**Task description:**
Return the full listing, keeping every line exactly as it is.

**Records shown:**
------------------------------------

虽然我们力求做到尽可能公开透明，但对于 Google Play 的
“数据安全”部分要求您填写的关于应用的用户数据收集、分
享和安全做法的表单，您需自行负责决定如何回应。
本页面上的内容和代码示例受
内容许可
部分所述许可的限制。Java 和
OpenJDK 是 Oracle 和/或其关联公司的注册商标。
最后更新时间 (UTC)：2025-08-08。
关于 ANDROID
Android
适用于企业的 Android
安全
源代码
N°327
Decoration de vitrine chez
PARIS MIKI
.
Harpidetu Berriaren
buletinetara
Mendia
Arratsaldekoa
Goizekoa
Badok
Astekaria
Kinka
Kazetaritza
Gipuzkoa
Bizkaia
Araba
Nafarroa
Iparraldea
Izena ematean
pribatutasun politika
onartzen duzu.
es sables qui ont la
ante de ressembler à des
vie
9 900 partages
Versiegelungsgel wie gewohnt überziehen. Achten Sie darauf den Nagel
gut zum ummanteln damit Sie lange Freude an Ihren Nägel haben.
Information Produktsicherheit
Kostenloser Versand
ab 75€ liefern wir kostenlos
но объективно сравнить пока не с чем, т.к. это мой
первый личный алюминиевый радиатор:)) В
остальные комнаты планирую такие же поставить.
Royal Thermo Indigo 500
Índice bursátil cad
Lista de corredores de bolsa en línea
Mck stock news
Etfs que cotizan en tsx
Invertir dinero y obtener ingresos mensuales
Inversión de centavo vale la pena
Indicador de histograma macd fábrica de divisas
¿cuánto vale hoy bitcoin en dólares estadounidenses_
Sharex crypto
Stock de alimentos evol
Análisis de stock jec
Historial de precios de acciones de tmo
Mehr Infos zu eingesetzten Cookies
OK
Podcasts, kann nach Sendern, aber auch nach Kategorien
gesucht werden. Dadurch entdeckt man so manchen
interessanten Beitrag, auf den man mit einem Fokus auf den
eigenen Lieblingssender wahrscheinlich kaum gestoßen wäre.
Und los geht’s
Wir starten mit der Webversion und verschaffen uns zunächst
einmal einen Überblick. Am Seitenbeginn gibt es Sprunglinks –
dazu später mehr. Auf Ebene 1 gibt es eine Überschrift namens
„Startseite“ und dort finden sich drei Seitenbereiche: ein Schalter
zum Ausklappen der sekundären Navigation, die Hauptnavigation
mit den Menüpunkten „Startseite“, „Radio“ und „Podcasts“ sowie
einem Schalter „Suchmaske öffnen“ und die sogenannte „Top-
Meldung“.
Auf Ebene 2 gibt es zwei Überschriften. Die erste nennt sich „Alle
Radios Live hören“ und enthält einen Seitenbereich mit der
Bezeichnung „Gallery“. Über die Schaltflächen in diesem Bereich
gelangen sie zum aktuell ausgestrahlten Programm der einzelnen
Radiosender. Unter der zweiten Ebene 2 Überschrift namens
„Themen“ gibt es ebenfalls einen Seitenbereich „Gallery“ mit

------------------------------------

**Response:**
虽然我们力求做到尽可能公开透明，但对于 Google Play 的
“数据安全”部分要求您填写的关于应用的用户数据收集、分
享和安全做法的表单，您需自行负责决定如何回应。
本页面上的内容和代码示例受
内容许可
部分所述许可的限制。Java 和
OpenJDK 是 Oracle 和/或其关联公司的注册商标。
最后更新时间 (UTC)：2025-08-08。
关于 ANDROID
Android
适用于企业的 Android
安全
源代码
N°327
Decoration de vitrine chez
PARIS MIKI
.
Harpidetu Berriaren
buletinetara
Mendia
Arratsaldekoa
Goizekoa
Badok
Astekaria
Kinka
Kazetaritza
Gipuzkoa
Bizkaia
Araba
Nafarroa
Iparraldea
Izena ematean
pribatutasun politika
onartzen duzu.
es sables qui ont la
ante de ressembler à des
vie
9 900 partages
Versiegelungsgel wie gewohnt überziehen. Achten Sie darauf den Nagel
gut zum ummanteln damit Sie lange Freude an Ihren Nägel haben.
Information Produktsicherheit
Kostenloser Versand
ab 75€ liefern wir kostenlos
но объективно сравнить пока не с чем, т.к. это мой
первый личный алюминиевый радиатор:)) В
остальные комнаты планирую такие же поставить.
Royal Thermo Indigo 500
Índice bursátil cad
Lista de corredores de bolsa en línea
Mck stock news
Etfs que cotizan en tsx
Invertir dinero y obtener ingresos mensuales
Inversión de centavo vale la pena
Indicador de histograma macd fábrica de divisas
¿cuánto vale hoy bitcoin en dólares estadounidenses_
Sharex crypto
Stock de alimentos evol
Análisis de stock jec
Historial de precios de acciones de tmo
Mehr Infos zu eingesetzten Cookies
OK
Podcasts, kann nach Sendern, aber auch nach Kategorien
gesucht werden. Dadurch entdeckt man so manchen
interessanten Beitrag, auf den man mit einem Fokus auf den
eigenen Lieblingssender wahrscheinlich kaum gestoßen wäre.
Und los geht’s
Wir starten mit der Webversion und verschaffen uns zunächst
einmal einen Überblick. Am Seitenbeginn gibt es Sprunglinks –
dazu später mehr. Auf Ebene 1 gibt es eine Überschrift namens
„Startseite“ und dort finden sich drei Seitenbereiche: ein Schalter
zum Ausklappen der sekundären Navigation, die Hauptnavigation
mit den Menüpunkten „Startseite“, „Radio“ und „Podcasts“ sowie
einem Schalter „Suchmaske öffnen“ und die sogenannte „Top-
Meldung“.
Auf Ebene 2 gibt es zwei Überschriften. Die erste nennt sich „Alle
Radios Live hören“ und enthält einen Seitenbereich mit der
Bezeichnung „Gallery“. Über die Schaltflächen in diesem Bereich
gelangen sie zum aktuell ausgestrahlten Programm der einzelnen
Radiosender. Unter der zweiten Ebene 2 Überschrift namens
„Themen“ gibt es ebenfalls einen Seitenbereich „Gallery“ mit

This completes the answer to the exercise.